La Russie entre la vieille Europe et la jeune Amérique

Depuis le début de la crise irakienne, la Russie a laissé la France mener la danse contre "l'unilatéralisme" américain à l'intérieur du Conseil de sécurité de l'ONU. De la même manière, le président Poutine s'est abstenu de se joindre au chancelier Schröder dans son opposition publique à toute action militaire contre Bagdad. Il a finalement décidé de ne pas soutenir les USA, mais il a échappé jusqu'à présent à la volée de bois vert que les Américains ont lancée en direction des dirigeants français et allemands. La finesse et la maturité de sa politique durant cette crise montrent que la Russie émerge de sa longue léthargie post-communiste pour prendre toute sa place dans un monde sur lequel s'exerce la prépondérance américaine.
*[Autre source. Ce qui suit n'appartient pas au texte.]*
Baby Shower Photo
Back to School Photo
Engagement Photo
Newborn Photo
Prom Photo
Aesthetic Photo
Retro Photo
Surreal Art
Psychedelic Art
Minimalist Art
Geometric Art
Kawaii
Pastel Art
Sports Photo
Depuis le début de la crise, le président russe tient compte de l'image que les Américains ont de la Russie, qui est très différente de celle qu'ils ont de la France ou de l'Allemagne. L'empathie dont font preuve les USA à l'égard de la France et l'Allemagne date de la Guerre froide et n'a rien à voir avec leur circonspection envers la Russie post-soviétique. Si Poutine avait rejoint le chorus franco-allemand des sceptiques, la plus grande partie du capital de sympathie dont il dispose disparaîtrait et il ne resterait plus grand chose de la réputation de sérieux qu'il a laborieusement élaboré depuis qu'il est au pouvoir.

Mais les différences entre Paris et Berlin d'un coté et Moscou de l'autre sont plus profondes. La France ne s'intéresse pas seulement au pétrole irakien et la politique du chancelier allemand n'est pas dictée exclusivement par les sondages d'opinion (qu'il s'agisse de l'Irak ou plus généralement de son action politique). Tant pour la France que pour l'Allemagne, la crise irakienne est l'occasion de forger une politique non-alignée commune aux pays de l'Union européenne dans le domaine de la sécurité et de la politique étrangère.